Right, nasty that, RT doesn't suffer this because of the lack of
over-commit.

> While generations do this they don't greatly increase the efficacy and
> I think there is value in performing the detailed review we are doing
> now in isolation of that.
>
> It's also still consistent regarding leakage since in that in any N
> consecutive periods the maximum additional quota (by a user abusing
> this) that can be received is N+1. Does the complexity trade-off
> merit improving this bound at this point?

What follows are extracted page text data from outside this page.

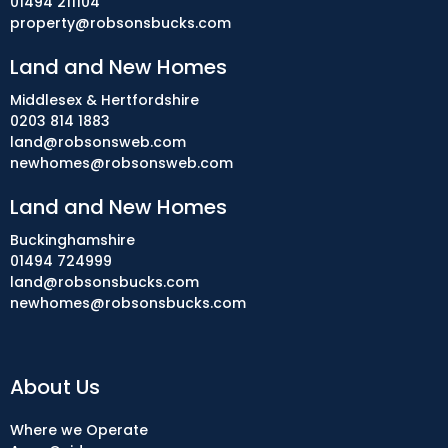
01494 211104
property@robsonsbucks.com
Land and New Homes
Middlesex & Hertfordshire
0203 814 1883
land@robsonsweb.com
newhomes@robsonsweb.com
Land and New Homes
Buckinghamshire
01494 724999
land@robsonsbucks.com
newhomes@robsonsbucks.com
About Us
Where we Operate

Well, something yes, with N being potentially very large indeed these
days we need some feedback.

One idea would be to keep a cpu mask in the bandwidth thing and setting
the cpu when a cpu claims bandwidth from the global pool and iterate and
clear the complete mask on tick.

That also limits the scope on where to look for stealing time.

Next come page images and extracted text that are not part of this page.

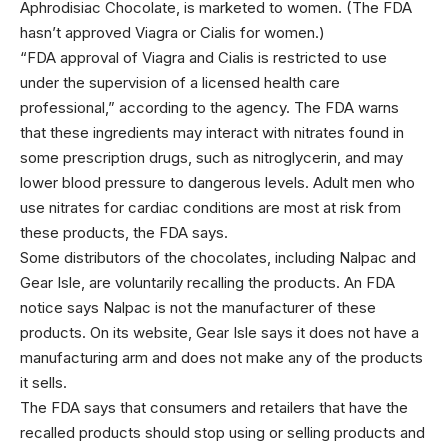
Aphrodisiac Chocolate, is marketed to women. (The FDA
hasn’t approved Viagra or Cialis for women.)
“FDA approval of Viagra and Cialis is restricted to use
under the supervision of a licensed health care
professional,” according to the agency. The FDA warns
that these ingredients may interact with nitrates found in
some prescription drugs, such as nitroglycerin, and may
lower blood pressure to dangerous levels. Adult men who
use nitrates for cardiac conditions are most at risk from
these products, the FDA says.
Some distributors of the chocolates, including Nalpac and
Gear Isle, are voluntarily recalling the products. An FDA
notice says Nalpac is not the manufacturer of these
products. On its website, Gear Isle says it does not have a
manufacturing arm and does not make any of the products
it sells.
The FDA says that consumers and retailers that have the
recalled products should stop using or selling products and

> >> +static void account_cfs_rq_quota(struct cfs_rq *cfs_rq,
> >> + unsigned long delta_exec)
> >> +{
> >> + if (cfs_rq->quota_assigned == RUNTIME_INF)
> >> + return;
> >> +
> >> + cfs_rq->quota_used += delta_exec;
> >> +
> >> + if (cfs_rq->quota_used < cfs_rq->quota_assigned)
> >> + return;
> >> +
> >> + cfs_rq->quota_assigned += tg_request_cfs_quota(cfs_rq->tg);
> >> +}
> >
> > So why isn't this hierarchical?,
>
> It is naturally (since charging occurs within the existing hierarchal
> accounting)

D'0h yes.. somehow I totally missed that.